• 28 September 2022

Cara Menjaga Kualitas Sapi Perah

Kalau makannya bagus maka kualitas susunya juga bagus. Kalau kita pakai daun jagung yang sudah kita fermentasi dengan kandungan mineral protein dan lain-lain,

JAKARTA - Sapi perah merupakan spesies Bos taurus yang sering dikembangbiakkan secara khusus.

Hal ini, karena sapi perah mampu memproduksi lebih banyak susu per harinya, asalkan ia diberikan pakan yang baik.

Karena pakan yang baik, akan menghasilkan susu yang baik pula.

Seperti yang dilakukan Rachmat Hidayat, pengelola Wisata Agro Edukasi Istana Susu Sapi Cibugary, Jalan Peternakan Raya, Kelurahan Pondok Ranggon, Kecamatan Cipayung,  Kota Jakarta Timur, Provinsi DKI Jakarta, yang beternak sapi perah sebagai usaha turun temurun keluarganya.

Baca juga: Untungnya Bisnis Ternak Sapi Perah

Bibit sapi perah yang ia ternak sendiri berasal dari Kecamatan Singosari, Kabupaten Malang, Provinsi Jawa Timur.

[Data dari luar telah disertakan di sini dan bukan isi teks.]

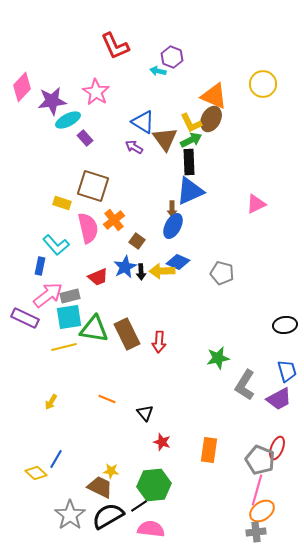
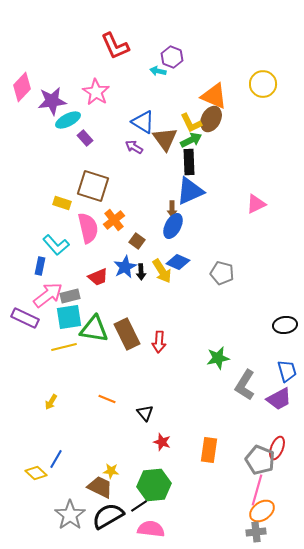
yellow arrow at (162, 271): rotated 120 degrees counterclockwise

Walaupun pendidikannya bukan dari peternakan, namun ia sudah memiliki bakat beternak sejak kecil.

Sebagai peternak sapi perah, ia juga memperhatikan beberapa faktor untuk menjaga kualitas sapi miliknya.

Tak hanya pakan, manajemen pemeliharaan sapi pun juga diperlukan.

Kalau makannya bagus maka kualitas susunya juga bagus. Kalau kita pakai daun jagung yang sudah kita fermentasi dengan kandungan mineral protein dan lain-lain,” tutur Rachmat saat ditemui tim Jagadtani.id, di kandang Wisata Agro Edukatif Istana Susu Cibugary, belum lama ini.

Menurutnya, pakan sapi perah akan mempengaruhi kuantitas dan kualitas pakan kebutuhan pokok sapi, serta kebutuhan pertumbuhan protein hewani sebagai penyempurna gizi tubuh.

Pada umumnya ada tiga jenis pakan yang dibutuhkan sapi perah, seperti konsentrat , kacang-kacangan, dan hijauan.

Hijauan itu ada rumput king grass, daun jagung, rumput sawah dan lain-lain. Sedangkan konsentrat-nya terdiri dari ampas tahu, minyak kelapa ada juga mineral,”jelasnya.

Saat pemberian pakan,  lanjutnya, waktu yang tepat yaitu pagi hari  setelah proses pemerahan dan sore hari.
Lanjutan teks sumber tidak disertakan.